- **WHAT IS BEING ASKED**
One line at a time, check the entries below for the word "Voltar", and copy each line that has it.

______

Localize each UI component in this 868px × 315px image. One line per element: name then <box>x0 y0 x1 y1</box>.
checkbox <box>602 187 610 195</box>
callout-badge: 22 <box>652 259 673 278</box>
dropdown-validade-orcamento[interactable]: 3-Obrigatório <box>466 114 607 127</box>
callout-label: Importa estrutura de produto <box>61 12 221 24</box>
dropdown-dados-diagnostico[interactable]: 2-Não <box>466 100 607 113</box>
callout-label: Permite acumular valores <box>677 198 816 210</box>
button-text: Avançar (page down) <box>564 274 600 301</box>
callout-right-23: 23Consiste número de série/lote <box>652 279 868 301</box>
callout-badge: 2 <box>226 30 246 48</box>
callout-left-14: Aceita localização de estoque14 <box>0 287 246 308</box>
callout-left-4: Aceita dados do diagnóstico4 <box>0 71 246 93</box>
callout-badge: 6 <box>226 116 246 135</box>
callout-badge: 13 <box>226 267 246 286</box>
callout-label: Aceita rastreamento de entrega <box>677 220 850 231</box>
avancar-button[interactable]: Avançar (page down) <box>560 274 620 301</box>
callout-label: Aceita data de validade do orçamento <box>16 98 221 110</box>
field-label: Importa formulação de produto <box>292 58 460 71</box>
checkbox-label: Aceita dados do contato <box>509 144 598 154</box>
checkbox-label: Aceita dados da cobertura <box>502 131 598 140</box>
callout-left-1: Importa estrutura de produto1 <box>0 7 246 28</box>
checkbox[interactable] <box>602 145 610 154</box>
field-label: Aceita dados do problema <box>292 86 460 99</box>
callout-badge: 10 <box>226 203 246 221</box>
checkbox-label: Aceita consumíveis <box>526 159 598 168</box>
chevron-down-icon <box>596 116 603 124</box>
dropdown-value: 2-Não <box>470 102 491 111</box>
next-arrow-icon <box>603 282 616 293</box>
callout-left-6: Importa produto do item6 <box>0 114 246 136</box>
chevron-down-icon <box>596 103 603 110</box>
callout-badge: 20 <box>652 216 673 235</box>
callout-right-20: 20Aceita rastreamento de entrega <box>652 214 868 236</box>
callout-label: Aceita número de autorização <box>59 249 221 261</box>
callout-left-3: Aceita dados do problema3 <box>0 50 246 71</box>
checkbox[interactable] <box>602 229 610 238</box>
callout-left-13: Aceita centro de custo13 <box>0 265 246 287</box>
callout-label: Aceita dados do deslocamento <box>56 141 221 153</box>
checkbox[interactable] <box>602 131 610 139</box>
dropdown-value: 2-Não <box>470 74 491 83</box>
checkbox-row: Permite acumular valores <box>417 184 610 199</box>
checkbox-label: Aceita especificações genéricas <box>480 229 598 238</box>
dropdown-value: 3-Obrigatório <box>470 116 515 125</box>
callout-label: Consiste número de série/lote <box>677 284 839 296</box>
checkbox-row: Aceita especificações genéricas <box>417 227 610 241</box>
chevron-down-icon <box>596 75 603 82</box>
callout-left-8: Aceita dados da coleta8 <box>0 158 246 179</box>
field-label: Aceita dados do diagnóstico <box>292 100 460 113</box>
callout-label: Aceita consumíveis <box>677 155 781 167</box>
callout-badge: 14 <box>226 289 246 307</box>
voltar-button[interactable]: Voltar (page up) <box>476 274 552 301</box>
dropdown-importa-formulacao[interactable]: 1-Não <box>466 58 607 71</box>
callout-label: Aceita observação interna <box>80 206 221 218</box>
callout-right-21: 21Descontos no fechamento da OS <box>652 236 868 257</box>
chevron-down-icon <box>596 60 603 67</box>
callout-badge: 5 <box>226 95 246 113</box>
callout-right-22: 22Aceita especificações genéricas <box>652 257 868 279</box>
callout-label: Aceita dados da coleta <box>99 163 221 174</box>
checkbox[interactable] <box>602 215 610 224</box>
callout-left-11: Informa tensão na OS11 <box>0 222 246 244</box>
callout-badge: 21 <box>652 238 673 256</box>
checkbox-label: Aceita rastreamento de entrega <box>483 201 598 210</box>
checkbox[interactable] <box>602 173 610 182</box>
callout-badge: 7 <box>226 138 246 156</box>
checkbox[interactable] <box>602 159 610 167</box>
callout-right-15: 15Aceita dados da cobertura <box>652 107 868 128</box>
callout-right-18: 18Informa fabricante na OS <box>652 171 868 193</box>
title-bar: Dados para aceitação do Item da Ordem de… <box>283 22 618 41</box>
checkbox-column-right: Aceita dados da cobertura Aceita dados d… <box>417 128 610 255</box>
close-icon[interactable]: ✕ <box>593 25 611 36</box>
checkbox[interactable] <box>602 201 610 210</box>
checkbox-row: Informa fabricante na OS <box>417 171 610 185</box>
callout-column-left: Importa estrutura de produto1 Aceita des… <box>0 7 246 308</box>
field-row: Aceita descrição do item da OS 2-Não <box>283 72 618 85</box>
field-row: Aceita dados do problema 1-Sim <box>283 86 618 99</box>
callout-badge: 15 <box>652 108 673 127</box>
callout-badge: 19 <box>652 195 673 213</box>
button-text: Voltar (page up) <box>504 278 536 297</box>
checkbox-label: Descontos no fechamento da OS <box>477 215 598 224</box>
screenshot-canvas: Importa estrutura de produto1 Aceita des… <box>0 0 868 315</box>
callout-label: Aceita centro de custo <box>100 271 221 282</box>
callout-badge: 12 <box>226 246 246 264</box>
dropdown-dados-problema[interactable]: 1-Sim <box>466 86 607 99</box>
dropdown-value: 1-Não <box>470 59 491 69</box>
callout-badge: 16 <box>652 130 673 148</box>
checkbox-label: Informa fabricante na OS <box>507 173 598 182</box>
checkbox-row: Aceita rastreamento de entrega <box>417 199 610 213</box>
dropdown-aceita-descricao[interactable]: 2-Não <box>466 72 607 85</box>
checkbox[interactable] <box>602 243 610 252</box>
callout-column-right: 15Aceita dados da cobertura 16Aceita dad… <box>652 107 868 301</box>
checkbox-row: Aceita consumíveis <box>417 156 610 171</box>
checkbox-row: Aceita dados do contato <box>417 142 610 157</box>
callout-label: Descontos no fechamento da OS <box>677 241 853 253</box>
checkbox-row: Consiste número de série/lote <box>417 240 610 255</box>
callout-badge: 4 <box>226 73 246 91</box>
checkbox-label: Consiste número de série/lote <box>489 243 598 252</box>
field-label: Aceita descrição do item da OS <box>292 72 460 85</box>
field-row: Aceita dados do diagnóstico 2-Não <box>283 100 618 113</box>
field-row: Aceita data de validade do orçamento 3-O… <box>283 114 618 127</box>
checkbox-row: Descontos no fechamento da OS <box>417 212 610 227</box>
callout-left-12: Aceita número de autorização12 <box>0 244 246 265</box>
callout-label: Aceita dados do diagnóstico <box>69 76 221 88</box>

______

- **ANSWER AREA**
voltar-button[interactable]: Voltar (page up) <box>476 274 552 301</box>
button-text: Voltar (page up) <box>504 278 536 297</box>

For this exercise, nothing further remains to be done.